Instructions for the task.
Output every record exactly, and nothing more.

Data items
==*==

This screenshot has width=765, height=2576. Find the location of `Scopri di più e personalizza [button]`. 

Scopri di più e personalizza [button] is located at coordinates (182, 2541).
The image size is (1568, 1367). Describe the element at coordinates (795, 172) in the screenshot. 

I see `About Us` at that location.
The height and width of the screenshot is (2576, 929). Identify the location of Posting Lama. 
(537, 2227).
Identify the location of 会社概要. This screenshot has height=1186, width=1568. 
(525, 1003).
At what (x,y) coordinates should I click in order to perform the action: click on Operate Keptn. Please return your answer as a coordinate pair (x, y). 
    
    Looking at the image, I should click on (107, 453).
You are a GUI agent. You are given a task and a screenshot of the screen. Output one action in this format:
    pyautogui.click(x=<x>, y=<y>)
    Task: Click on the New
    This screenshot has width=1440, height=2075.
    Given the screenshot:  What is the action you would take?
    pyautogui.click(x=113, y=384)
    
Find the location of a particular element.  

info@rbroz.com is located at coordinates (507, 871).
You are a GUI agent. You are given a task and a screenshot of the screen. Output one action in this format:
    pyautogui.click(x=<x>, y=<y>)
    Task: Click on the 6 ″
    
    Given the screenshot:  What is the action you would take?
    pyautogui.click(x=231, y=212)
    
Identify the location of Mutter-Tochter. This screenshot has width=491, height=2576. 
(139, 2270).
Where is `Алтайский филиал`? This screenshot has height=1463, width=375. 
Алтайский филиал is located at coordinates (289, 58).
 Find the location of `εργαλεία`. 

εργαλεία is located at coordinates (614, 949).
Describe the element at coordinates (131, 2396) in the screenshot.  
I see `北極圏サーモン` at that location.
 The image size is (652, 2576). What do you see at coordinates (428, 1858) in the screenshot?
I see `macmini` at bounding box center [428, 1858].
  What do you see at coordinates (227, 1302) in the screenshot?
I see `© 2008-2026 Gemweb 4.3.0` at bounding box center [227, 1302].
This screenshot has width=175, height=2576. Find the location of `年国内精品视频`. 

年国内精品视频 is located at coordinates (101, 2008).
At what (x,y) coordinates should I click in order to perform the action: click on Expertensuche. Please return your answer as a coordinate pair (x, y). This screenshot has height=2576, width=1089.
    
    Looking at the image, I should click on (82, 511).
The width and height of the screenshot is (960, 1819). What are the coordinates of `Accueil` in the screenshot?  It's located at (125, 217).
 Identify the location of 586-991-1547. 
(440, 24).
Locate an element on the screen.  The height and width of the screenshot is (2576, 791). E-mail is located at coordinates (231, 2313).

==*==

Answer box.
This screenshot has width=765, height=2576. Find the location of `Scopri di più e personalizza [button]`. 

Scopri di più e personalizza [button] is located at coordinates (182, 2541).
The image size is (1568, 1367). Describe the element at coordinates (795, 172) in the screenshot. 

I see `About Us` at that location.
The height and width of the screenshot is (2576, 929). Identify the location of Posting Lama. 
(537, 2227).
Identify the location of 会社概要. This screenshot has height=1186, width=1568. 
(525, 1003).
At what (x,y) coordinates should I click in order to perform the action: click on Operate Keptn. Please return your answer as a coordinate pair (x, y). 
    
    Looking at the image, I should click on (107, 453).
You are a GUI agent. You are given a task and a screenshot of the screen. Output one action in this format:
    pyautogui.click(x=<x>, y=<y>)
    Task: Click on the New
    This screenshot has width=1440, height=2075.
    Given the screenshot:  What is the action you would take?
    pyautogui.click(x=113, y=384)
    
Find the location of a particular element.  

info@rbroz.com is located at coordinates (507, 871).
You are a GUI agent. You are given a task and a screenshot of the screen. Output one action in this format:
    pyautogui.click(x=<x>, y=<y>)
    Task: Click on the 6 ″
    
    Given the screenshot:  What is the action you would take?
    pyautogui.click(x=231, y=212)
    
Identify the location of Mutter-Tochter. This screenshot has width=491, height=2576. 
(139, 2270).
Where is `Алтайский филиал`? This screenshot has height=1463, width=375. 
Алтайский филиал is located at coordinates (289, 58).
 Find the location of `εργαλεία`. 

εργαλεία is located at coordinates (614, 949).
Describe the element at coordinates (131, 2396) in the screenshot.  
I see `北極圏サーモン` at that location.
 The image size is (652, 2576). What do you see at coordinates (428, 1858) in the screenshot?
I see `macmini` at bounding box center [428, 1858].
  What do you see at coordinates (227, 1302) in the screenshot?
I see `© 2008-2026 Gemweb 4.3.0` at bounding box center [227, 1302].
This screenshot has width=175, height=2576. Find the location of `年国内精品视频`. 

年国内精品视频 is located at coordinates (101, 2008).
At what (x,y) coordinates should I click in order to perform the action: click on Expertensuche. Please return your answer as a coordinate pair (x, y). This screenshot has height=2576, width=1089.
    
    Looking at the image, I should click on (82, 511).
The width and height of the screenshot is (960, 1819). What are the coordinates of `Accueil` in the screenshot?  It's located at (125, 217).
 Identify the location of 586-991-1547. 
(440, 24).
Locate an element on the screen.  The height and width of the screenshot is (2576, 791). E-mail is located at coordinates (231, 2313).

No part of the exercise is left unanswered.